To address these intertwined issues, researchers have increasingly turned to vehicle-to-grid (V2G) technologies and demand-side management strategies. The concept is simple in theory: use the batteries of parked EVs as distributed energy storage units that can absorb surplus renewable power during low-demand periods and discharge it back to the grid during peak times. This not only helps balance supply and demand but also enhances the utilization of clean energy. However, the practical implementation of such strategies faces several hurdles. Traditional time-of-use (TOU) pricing models, which offer fixed low and high electricity rates based on broad time bands, are often too rigid to effectively incentivize EV owners to shift their charging behavior in alignment with real-time grid conditions. Moreover, treating all EVs as a homogeneous group overlooks critical differences in their availability, battery capacity, and user preferences, leading to suboptimal scheduling and inefficient use of resources.
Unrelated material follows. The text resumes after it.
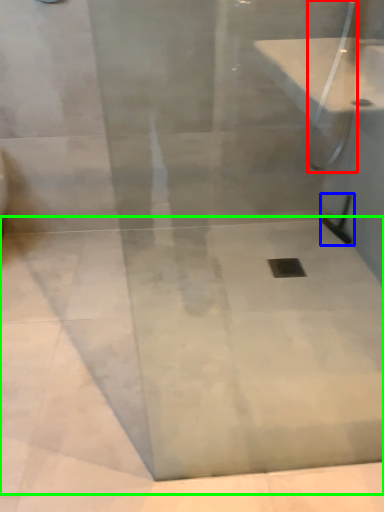 Question: Which object is positioned closest to shower (highlighted by a red box)? Select from shower (highlighted by a blue box) and concrete (highlighted by a green box).

Choices:
 (A) shower
 (B) concrete

Answer: (A)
A groundbreaking study published in Zhejiang Electric Power proposes a novel solution to these challenges. Led by Yefu Chen, a power systems engineer at the Electric Power Dispatch and Control Center of Guangdong Power Grid Co., Ltd., the research team developed an advanced optimization strategy that leverages the “regulatory potential” of large-scale EV fleets to improve wind power integration. The core of their approach lies in a two-step process: first, scientifically evaluating the flexibility of individual EVs to participate in grid services, and second, designing a dynamic, cluster-based pricing model that tailors incentives to the unique capabilities of different EV groups.
The concept of “regulatory potential” is central to this new methodology. Instead of assuming all EVs are equally capable of responding to grid signals, the researchers introduced a comprehensive assessment framework that evaluates each vehicle based on two key dimensions: schedulable time and schedulable capacity. Schedulable time refers to the window between an EV’s arrival at a charging station and its planned departure, minus the time required to reach the desired state of charge. A longer available time means the vehicle has greater flexibility to shift its charging to off-peak hours. Schedulable capacity, on the other hand, considers the amount of energy the EV can absorb or deliver, weighted by the average grid load at the time of connection. This ensures that EVs connected during periods of high wind generation and low demand are prioritized for charging, thereby directly supporting wind power consumption.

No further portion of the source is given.